桃太郎さん? あの人はスーパーの店員って言ってましたけど、まぁまず只者ではないですよ、だってなんか変な装置をよく使ってましたもん、メガネみたいなヤツとか。
「見た目はスーパー店員、中身は極悪非道、真実はいつも闇へ!」
ってね、決まり文句がそれですよ? カタギじゃないでしょう?

ああ、そうそう、それで、爺さんと婆さんちに来た桃太郎さんが言うわけですよ。
「この犬譲ってくれたら桃ドロボーの件は問いません」
私ね、別に爺さん婆さんの飼い犬でもないわけですし、あげるも何もないのに、二人が秒で「いいですよ、あげます」ってんだから、全く世知辛い。一緒に死のうとして笑いあった仲じゃないですか。
まぁね、結局生きてるし、私の食い扶持がまた増えたら、息子夫婦にもどやされるわけでしょう? 仕方ありませんよ、私がくれてやられても文句は言えません。
それより、桃太郎さんがなんで私を欲しがったのか、それもよくわかりません。

で、桃太郎さんは黄色い団子をくれたんですよ、そうそう、吉備団子。
ちっさいヤツ。一口ペロリ。
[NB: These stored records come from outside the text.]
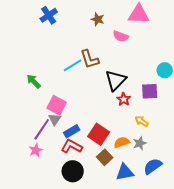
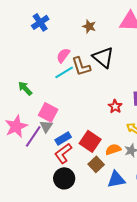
pink semicircle: (121, 36) -> (63, 55), moved, turned 105
black triangle: (116, 80) -> (103, 57), moved, turned -35
red L-shape: (72, 146) -> (63, 153), turned -65
pink star: (36, 150) -> (16, 126), moved, size x1.6

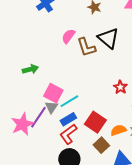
cyan line: (64, 72) -> (69, 101), moved
green arrow: (25, 88) -> (30, 69), turned 119
pink star: (16, 126) -> (22, 124), moved

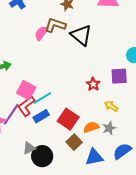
brown L-shape: (86, 47) -> (55, 25), moved, turned 125
gray triangle: (51, 107) -> (29, 148), moved, turned 32
red L-shape: (68, 134) -> (26, 106), moved

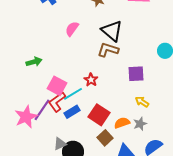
brown L-shape: (55, 25) -> (108, 50), moved
purple square: (119, 76) -> (136, 74), moved
red star: (93, 84) -> (91, 80), moved

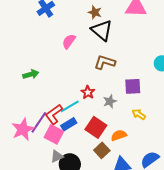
black triangle: (112, 31) -> (102, 30), moved
pink square: (57, 86) -> (54, 134), moved
gray star: (140, 124) -> (110, 101), moved

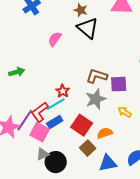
brown L-shape: (105, 62) -> (97, 76), moved
red star: (88, 92) -> (63, 91), moved
gray star: (110, 101) -> (96, 99), size x1.5

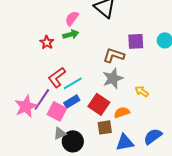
green arrow: (17, 72) -> (71, 34), moved
purple square: (119, 84) -> (136, 41), moved
red star: (63, 91) -> (47, 42), moved
red L-shape: (40, 112) -> (57, 77), moved
brown square: (88, 148) -> (105, 127), turned 35

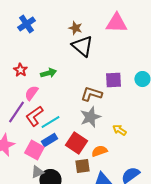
pink semicircle: (72, 18) -> (31, 93), moved
red star: (47, 42) -> (20, 70), moved
purple line: (42, 99) -> (16, 112), moved

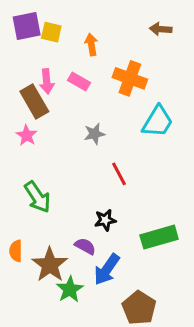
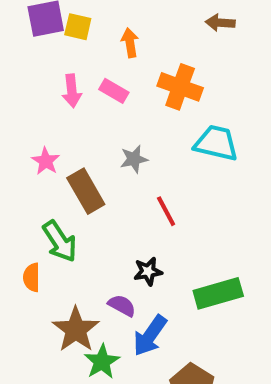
brown rectangle: (34, 101) -> (86, 191), moved
cyan trapezoid: (158, 122) -> (216, 143), turned -108
orange semicircle: (16, 251) -> (32, 277), moved

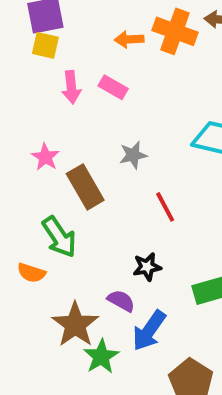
yellow square: (78, 27) -> (45, 45), moved
orange arrow: (130, 43) -> (129, 39), turned -84
orange cross: (180, 87) -> (175, 31), moved
orange semicircle: (32, 277) -> (31, 273), turned -72

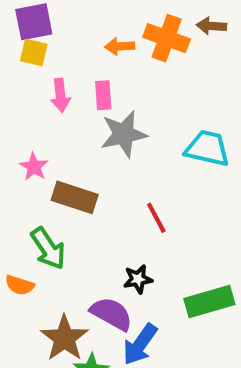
pink rectangle: (113, 87) -> (103, 95), turned 56
gray star: (133, 155) -> (124, 134), moved, size x1.6
brown rectangle: (85, 187) -> (75, 197), turned -42
purple semicircle: (121, 301) -> (111, 314), size x1.5

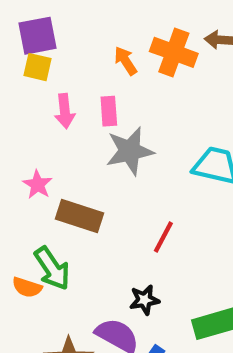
orange arrow: (120, 46) -> (126, 61), turned 60
red line: (156, 218) -> (163, 237), turned 56
orange semicircle: (20, 285) -> (27, 287), moved

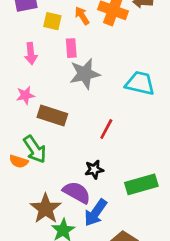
yellow square: (38, 67) -> (52, 21), moved
pink arrow: (65, 111) -> (31, 54), moved
pink star: (38, 185) -> (25, 95), turned 30

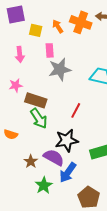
green arrow: (35, 149) -> (39, 118), moved
black star: (94, 169) -> (67, 140), size x1.6
brown star: (46, 209) -> (31, 161), moved, size x0.6

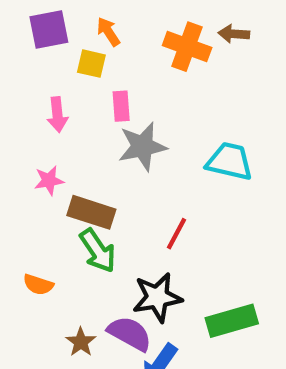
orange arrow: (58, 26) -> (108, 32), moved

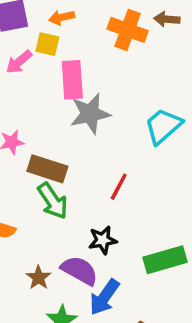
orange arrow: (108, 32) -> (62, 17), turned -70
pink rectangle: (121, 106) -> (72, 80), size x1.5
pink arrow: (57, 115) -> (19, 62), moved, turned 56
cyan trapezoid: (230, 161) -> (163, 126), turned -54
black star: (157, 297) -> (103, 240), size x0.7

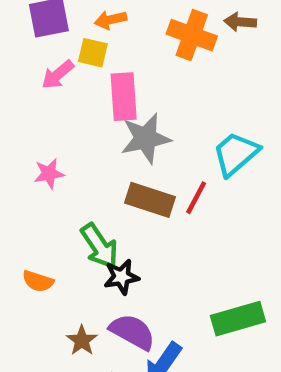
brown rectangle: (47, 169) -> (150, 200), moved
red line: (119, 187) -> (196, 198), moved
black star: (103, 240) -> (121, 277), moved

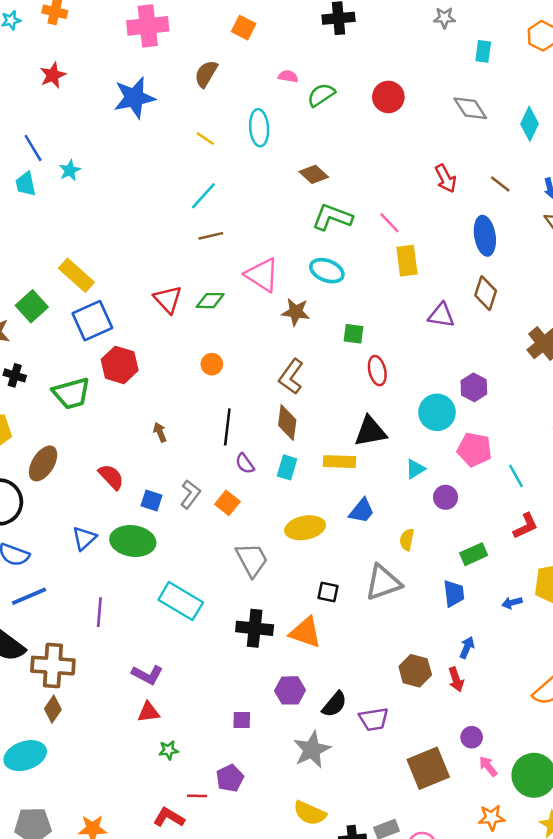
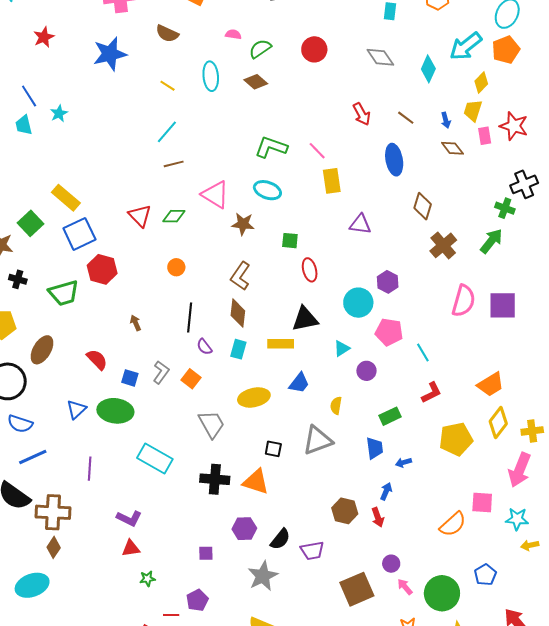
brown semicircle: (206, 74) -> (167, 34), turned -95
brown diamond: (314, 174) -> (256, 82), moved
brown diamond: (486, 293) -> (423, 206), moved
blue arrow: (512, 603) -> (403, 462), moved

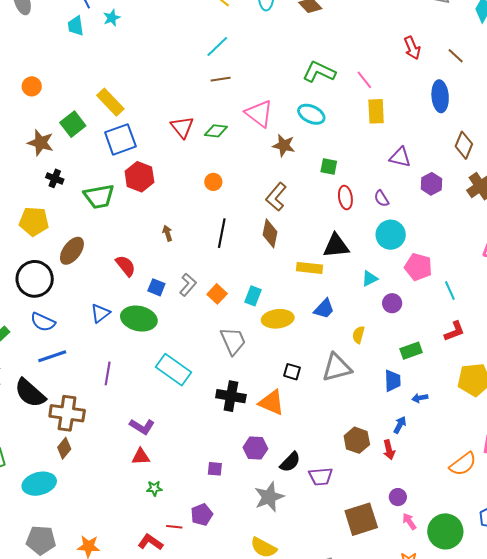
purple hexagon: (388, 282) -> (431, 184), moved
purple semicircle: (204, 347) -> (382, 198), moved
cyan rectangle: (238, 349) -> (253, 296), moved

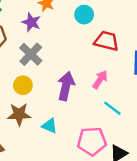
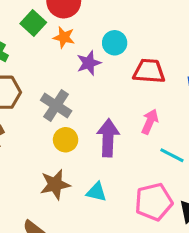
purple star: (31, 22) -> (89, 63), moved, turned -30
yellow circle: (23, 85) -> (66, 140), moved

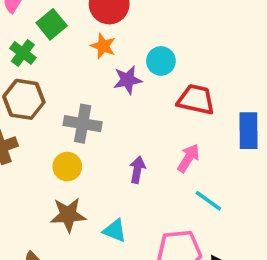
green square: (33, 23) -> (52, 24), moved
gray cross: (56, 106) -> (83, 124), turned -32
purple arrow: (108, 138) -> (137, 170), size x0.6
yellow circle: (66, 140) -> (67, 167), moved

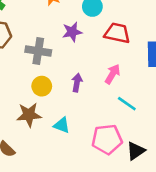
purple star: (128, 80) -> (72, 32), moved
yellow circle: (67, 167) -> (42, 86), moved

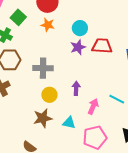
purple star: (72, 32) -> (78, 47), moved
pink arrow: (112, 74) -> (93, 106), moved
pink pentagon: (107, 139) -> (95, 137), moved

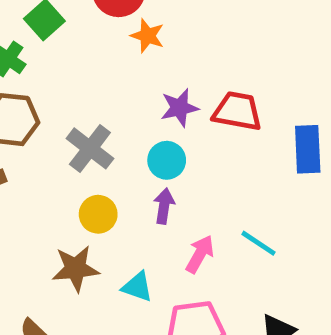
orange star: (48, 25) -> (147, 36), moved
cyan circle: (80, 28) -> (167, 160), moved
gray cross: (43, 68) -> (90, 148), turned 30

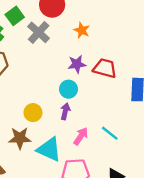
orange star: (147, 36) -> (82, 30), moved
gray cross: (90, 148) -> (39, 32), moved
cyan triangle: (137, 287) -> (49, 149), size x1.6

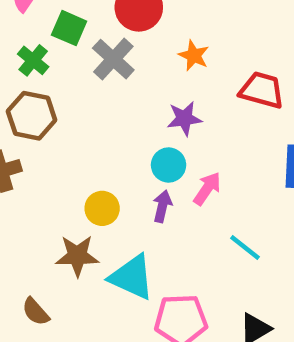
green square: (15, 16) -> (69, 28), turned -30
red trapezoid: (105, 68) -> (262, 90), moved
pink arrow: (81, 136) -> (207, 189), moved

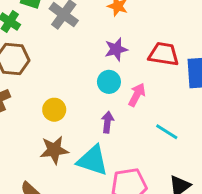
red trapezoid: (262, 90) -> (164, 54), moved
purple arrow: (162, 206) -> (107, 122), moved
yellow circle: (102, 208) -> (54, 110), moved

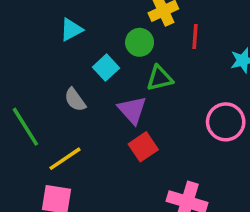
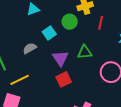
green triangle: (160, 78) -> (85, 52), moved
gray semicircle: (75, 100) -> (30, 48), turned 88

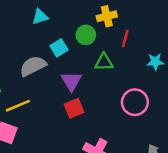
gray semicircle: (30, 48) -> (33, 66), size x1.5
green triangle: (85, 52) -> (104, 62), moved

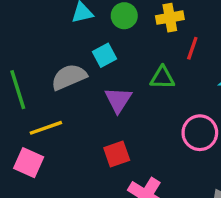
green circle: (86, 35) -> (124, 16), moved
red square: (74, 108) -> (117, 154), moved

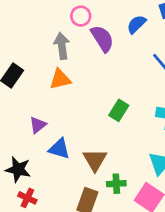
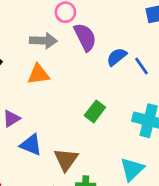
blue semicircle: (136, 24) -> (117, 57), moved
gray arrow: (62, 46) -> (43, 41), turned 95

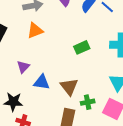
green rectangle: (95, 111) -> (82, 47), turned 42

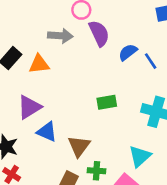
orange triangle: (35, 31) -> (39, 64), moved
purple triangle: (23, 67) -> (29, 107), size x1.5

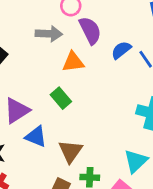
orange triangle: (39, 64) -> (73, 62), moved
green rectangle: (107, 102) -> (61, 98), moved, turned 60

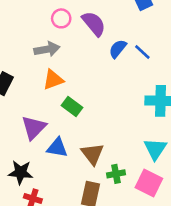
purple semicircle: (90, 30) -> (94, 24), moved
orange triangle: (73, 62) -> (53, 80), moved

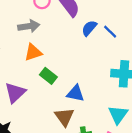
blue triangle: (57, 148) -> (75, 93), moved

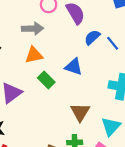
blue triangle: (75, 93) -> (74, 67), moved
brown triangle: (64, 117) -> (80, 112), moved

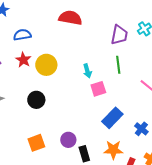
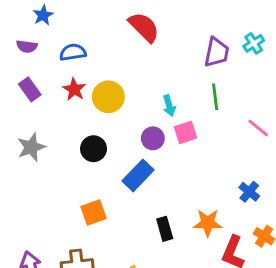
red semicircle: (70, 18) -> (144, 27), turned 35
blue rectangle: (112, 118) -> (138, 175), moved
purple circle: (68, 140) -> (153, 138), moved

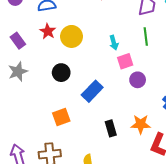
purple rectangle: (30, 89) -> (18, 41), moved
purple circle: (153, 138) -> (138, 80), moved

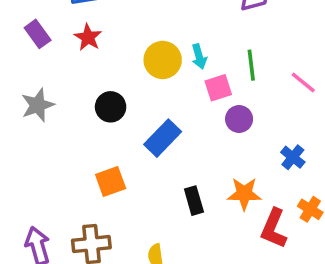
yellow circle: (72, 36) -> (163, 60), moved
green line: (146, 36) -> (251, 65), moved
purple rectangle: (18, 41) -> (38, 34), moved

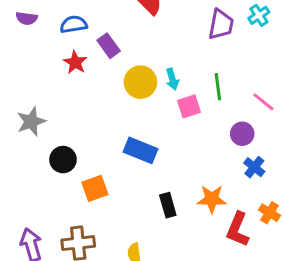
purple rectangle: (38, 34) -> (109, 46), moved
black circle: (111, 107) -> (63, 160), moved
purple circle: (239, 119) -> (242, 134), moved
blue rectangle: (163, 138) -> (140, 150), turned 68

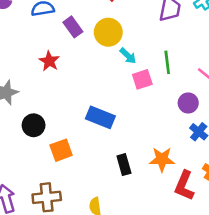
red star: (75, 62) -> (49, 61), moved
cyan arrow: (172, 79) -> (128, 56), turned -30
yellow circle: (140, 82) -> (108, 32), moved

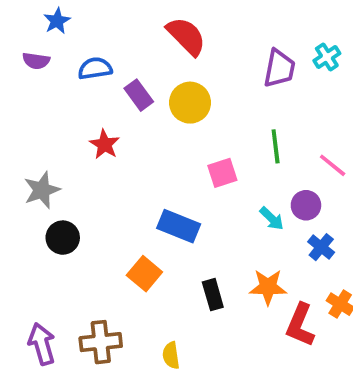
cyan arrow: (128, 56) -> (272, 219), moved
pink square: (142, 79) -> (222, 173), moved
black circle: (34, 125) -> (63, 238), moved
orange square: (61, 150) -> (144, 274), moved, turned -30

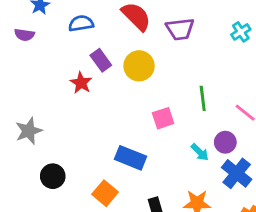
blue semicircle: (95, 68) -> (81, 23), moved
purple trapezoid: (279, 68) -> (180, 29), moved, turned 72
red star: (105, 144) -> (81, 83), moved
black circle: (63, 238) -> (53, 176), moved
blue cross: (321, 247) -> (237, 173), size x1.5

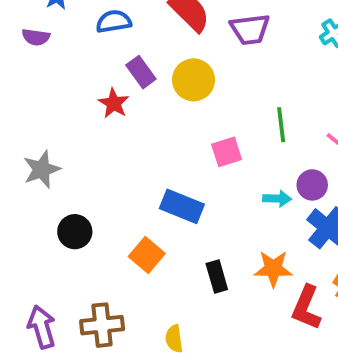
cyan arrow: (200, 152) -> (277, 199), turned -42

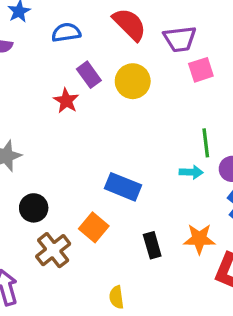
green line: (281, 125) -> (206, 143), moved
pink square: (227, 152) -> (201, 70), moved
cyan arrow: (277, 199) -> (191, 172), moved
brown cross: (102, 325) -> (53, 250), moved, turned -32

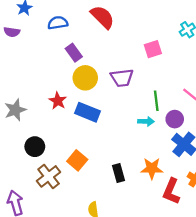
purple trapezoid: (180, 39) -> (122, 78), moved
yellow circle: (133, 81) -> (85, 78), moved
red star: (66, 101) -> (58, 101), moved
blue rectangle: (123, 187) -> (88, 112), moved

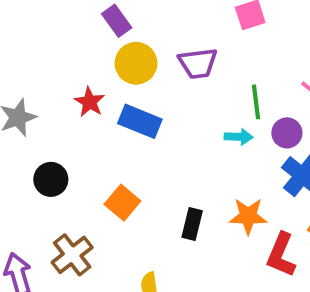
black rectangle: (119, 173) -> (192, 224), turned 30
brown cross: (49, 176) -> (72, 255), moved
そしたら
「食べましたね? それでは、たった今から、主従関係が成立です」って言うもんですから恐ろしいですよ。だって、こーーーんなちっさい団子ですよ! どうせなら、腹一杯食わしてから言って欲しいセリフですよ。

ええ、それから夢中で働きました。
まずね、野良犬のふりして、いやまぁ、野良犬だったから楽勝なんですけど、鬼ヶ島に潜入するんですよ。カメラなんか付けて。
ええ、鬼ヶ島の牛なんて、丸々太ってんですよ! びっくりしましたよねぇ、その頃は牛はおろか、人間様もみんな痩せ細っているような不況ですからね。
稲穂もたわわに実って、あれですよ、頭を垂れる稲穂かな? とか言うんでしょ? まぁとにかく、緑豊かでみんな幸せそうなわけですよ。
犬も丸々してましたねぇ、私みたいなガリガリの犬なんてかえって目立ちそうなもんですよ。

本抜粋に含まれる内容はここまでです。